Retour au sommaire du volume 4 des Que lire ?

Le 8 juin 1945, le poète Robert Desnos, délivré depuis quelques semaines par l’avance des Alliés, succombait au typhus, dans l’infirmerie du camp de concentration de Térézin, en Bohême-Moravie. Arrêté par les occupants au début de l’année précédente, à la suite de son action dans la Résistance active, il ne devait pas revoir la ville qui l’avait vu naître, ni la femme qu’il aimait.

Cette mort solitaire, presque anonyme, ne fit à l’époque pas grand bruit, tant la fin de la guerre en Europe mobilisait l’enthousiasme des foules. Desnos fut seulement un nom parmi tous ceux partis pour le voyage sans retour. Ses confrères vivants étaient bien trop préoccupés de leur propre gloire pour faire un peu de place à ce garçon qui avait mis sa peau au bout de ses idées et s’était battu — lui, le poète hors du monde et de l’éveil — comme un soldat de l’ombre. Jusqu’à son dernier souffle, il était resté fidèle au personnage qu’il s’était lentement composé tout au long des années d’une paix si fragile : « un libertaire qui pleure et qui rit ».

Que serait le monde s’il n’existait des poètes pour se dresser contre toutes les impostures, avec des regards d’enfant et de martyr ? Sans nul doute, sa mort dans un si total dénuement sauve une œuvre qui fut marquée par une époque aujourd’hui bien révolue. Mais Desnos, qui avait la saine habitude d’aller jusqu’au paroxysme de ses pulsions, était entré en surréalisme comme on entre en religion, avec une foi adolescente en une révolution littéraire qui était rupture avec la société mercantile de son temps.

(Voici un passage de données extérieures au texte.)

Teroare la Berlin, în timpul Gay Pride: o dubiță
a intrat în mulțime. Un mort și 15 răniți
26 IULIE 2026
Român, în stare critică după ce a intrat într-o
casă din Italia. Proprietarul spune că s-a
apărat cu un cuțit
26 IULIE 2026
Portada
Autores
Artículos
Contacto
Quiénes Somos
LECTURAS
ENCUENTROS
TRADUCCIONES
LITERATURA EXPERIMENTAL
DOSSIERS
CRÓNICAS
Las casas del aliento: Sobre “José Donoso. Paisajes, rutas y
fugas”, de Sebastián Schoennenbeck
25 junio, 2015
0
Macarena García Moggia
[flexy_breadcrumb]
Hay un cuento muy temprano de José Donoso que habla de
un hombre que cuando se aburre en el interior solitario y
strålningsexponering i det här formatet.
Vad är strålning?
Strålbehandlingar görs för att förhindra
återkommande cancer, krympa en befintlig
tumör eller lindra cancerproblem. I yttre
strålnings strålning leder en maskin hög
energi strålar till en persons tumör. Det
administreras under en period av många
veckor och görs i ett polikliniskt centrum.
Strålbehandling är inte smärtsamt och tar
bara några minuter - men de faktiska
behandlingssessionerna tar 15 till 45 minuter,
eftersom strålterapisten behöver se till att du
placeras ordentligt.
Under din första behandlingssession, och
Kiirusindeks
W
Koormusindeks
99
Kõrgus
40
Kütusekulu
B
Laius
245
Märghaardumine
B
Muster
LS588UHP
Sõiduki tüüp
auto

Deux dates. Irrécusables : 4.VII.1900 et 8.VI.1945. Le mystère est ailleurs. Si l’on sait où se termine cette vie, au camp de Térézin, son urne funéraire — dont la photo a été publiée dans le magazine américain Life — porte comme lieu de naissance : Alençon. Pourtant, tous ses biographes le font naître à Paris, au coin de la rue des Lombards et de la rue Saint-Martin, dans un quartier populaire, où l’on se souvient encore de la toute proche Cour des miracles.

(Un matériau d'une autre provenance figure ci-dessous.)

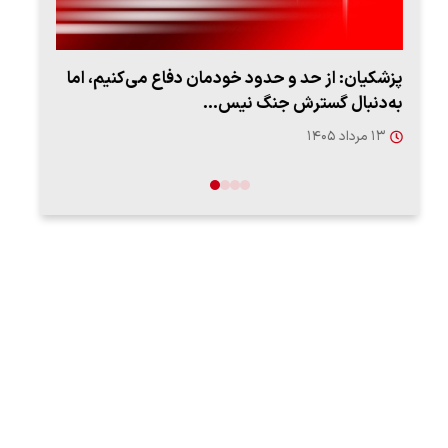
پزشکیان: از حد و حدود خودمان دفاع می‌کنیم، اما
ببین
به‌دنبال گسترش جنگ نیس…
پذی
۱۳ مرداد ۱۴۰۵
۱۷ مرد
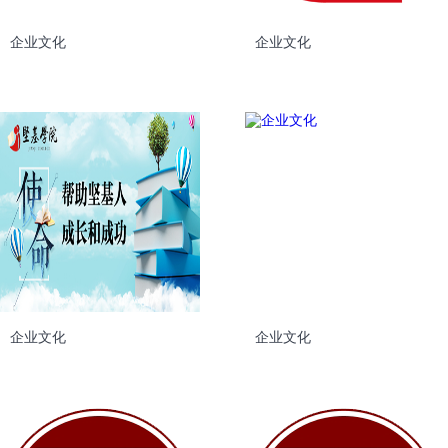
企业文化
企业文化
企业文化
企业文化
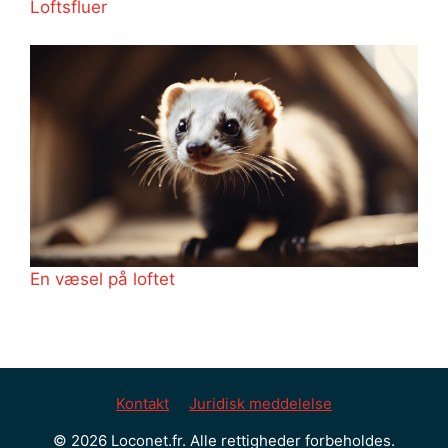
Loftsfluer
En væsel på loftet
Kontakt
Juridisk meddelelse
© 2026 Loconet.fr. Alle rettigheder forbeholdes.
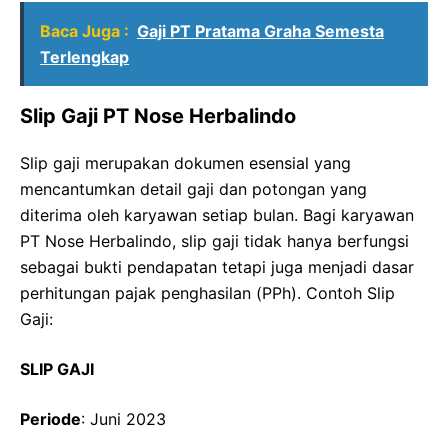
Baca Juga :
Gaji PT Pratama Graha Semesta
Terlengkap
Slip Gaji PT Nose Herbalindo
Slip gaji merupakan dokumen esensial yang
mencantumkan detail gaji dan potongan yang
diterima oleh karyawan setiap bulan. Bagi karyawan
PT Nose Herbalindo, slip gaji tidak hanya berfungsi
sebagai bukti pendapatan tetapi juga menjadi dasar
perhitungan pajak penghasilan (PPh). Contoh Slip
Gaji:
SLIP GAJI
Periode
: Juni 2023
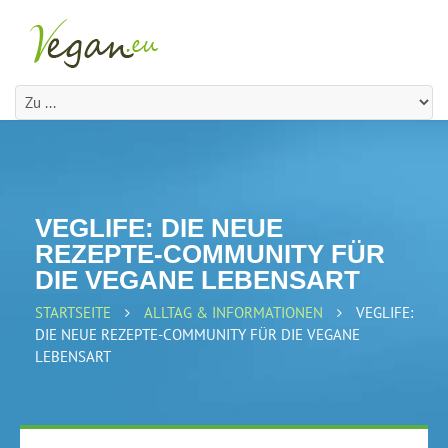
VEGLIFE: DIE NEUE
REZEPTE-COMMUNITY FÜR
DIE VEGANE LEBENSART
STARTSEITE
ALLTAG & INFORMATIONEN
VEGLIFE:
DIE NEUE REZEPTE-COMMUNITY FÜR DIE VEGANE
LEBENSART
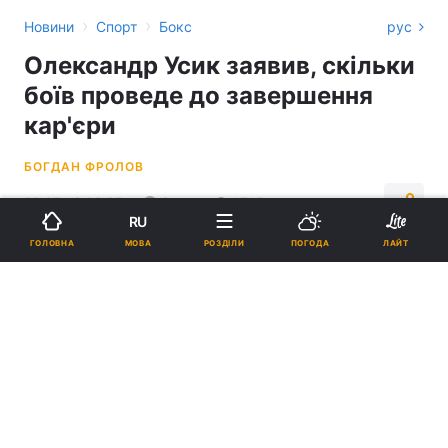
›
›
Новини
Спорт
Бокс
рус
Олександр Усик заявив, скільки
боїв проведе до завершення
кар'єри
БОГДАН ФРОЛОВ
22:27, 12.02.25
2 хв.
1715
RU
МОВА
ГОЛОВНА
РОЗДІЛИ
ПОГОДА
ЛАЙТ
Підпишіться на нас в Google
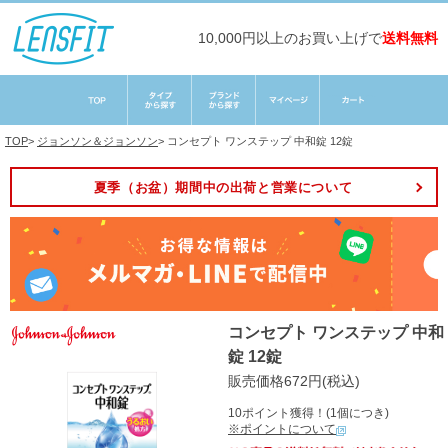
10,000円以上のお買い上げで
送料無料
TOP
>
ジョンソン＆ジョンソン
>
コンセプト ワンステップ 中和錠 12錠
夏季（お盆）期間中の出荷と営業について
コンセプト ワンステップ 中和
錠 12錠
販売価格672円(税込)
10ポイント獲得！(1個につき)
※ポイントについて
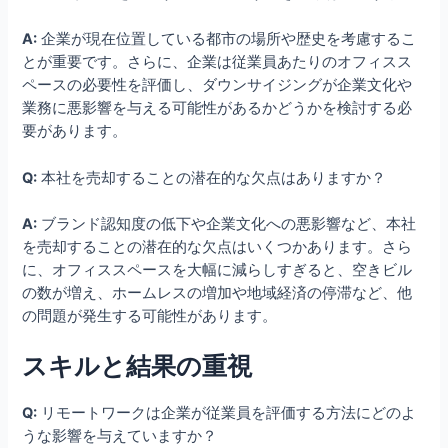
A:
企業が現在位置している都市の場所や歴史を考慮するこ
とが重要です。さらに、企業は従業員あたりのオフィスス
ペースの必要性を評価し、ダウンサイジングが企業文化や
業務に悪影響を与える可能性があるかどうかを検討する必
要があります。
Q:
本社を売却することの潜在的な欠点はありますか？
A:
ブランド認知度の低下や企業文化への悪影響など、本社
を売却することの潜在的な欠点はいくつかあります。さら
に、オフィススペースを大幅に減らしすぎると、空きビル
の数が増え、ホームレスの増加や地域経済の停滞など、他
の問題が発生する可能性があります。
スキルと結果の重視
Q:
リモートワークは企業が従業員を評価する方法にどのよ
うな影響を与えていますか？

Son père, mandataire aux Halles et rôtisseur de volailles, portait une longue barbe et occupait le siège d’adjoint au maire de son arrondissement. Espérons que ce notable parisien savait au moins prononcer correctement son patronyme provincial : on ne doit pas dire « Dessnoss », mais tout simplement « Dénô », à la normande.

Notre gamin de Paris fréquente l’école communale et le lycée Turgot. Pas très longtemps. À seize ans, il entre comme commis chez un droguiste de la rue Pavée. Ses universités, ce seront les boutiques et les arrière-cours de la capitale d’un pays en guerre. Il habite une chambre de bonne et noue connaissance avec les dames du quartier.

Il écrit des poèmes, comme tout le monde, et réussit à en publier quelques-uns dans des revues d’avant-garde. Il n’a pas vingt ans quand, la paix revenue, il est secrétaire de Jean de Bonnefon et gérant de sa maison d’édition. On ne sait pas grand-chose de son service militaire, sinon qu’il le fait au Maroc. L’important ce sera sa rencontre avec Benjamin Péret, juste avant d’endosser l’uniforme bleu-horizon.

Pierre Berger, biographe de Desnos, évoque bien cet épisode, qui se situe aux belles années du mouvement Dada : « La rencontre de Péret et de Desnos avait eu lieu chez un homme étrange, se disant ancien secrétaire de Huysmans, mais plus sûrement homosexuel notoire et demi-fou. Ce personnage se parfumait abondamment, se fardait comme Pierre Loti et portait des bijoux comme la Folle de Chaillot ; Desnos garda longtemps le souvenir de cet être parfaitement insolite dans son allure comme dans son nom : Georges-Elzéar-Xavier Aubault de la Haulte Chambre du Lemoléon de La Gachève et autres lieux. Tel qu’il était, il illustrait assez bien l’existence des monstres sacrés dont Cocteau préparait déjà la citoyenneté poétique. »

Voici donc Desnos embarqué dans le groupe surréaliste. Tout de suite, il va se révéler un prodigieux médium lors des séances où Breton, imperturbable et pontifiant, accueille ceux qu’il considère davantage comme des disciples que comme des amis. Peu importe au nouveau venu. Il est le champion du sommeil hypnotique et de l’écriture automatique, l’endormi et le voyant tout ensemble. Il a un regard extraordinaire, au-delà et en-dedans, prodigieusement ailleurs. Il devient le grand spécialiste des jeux de mots, maniant les contrepèteries, les à peu-près et les cocasseries. Sa virtuosité éblouit ses compagnons.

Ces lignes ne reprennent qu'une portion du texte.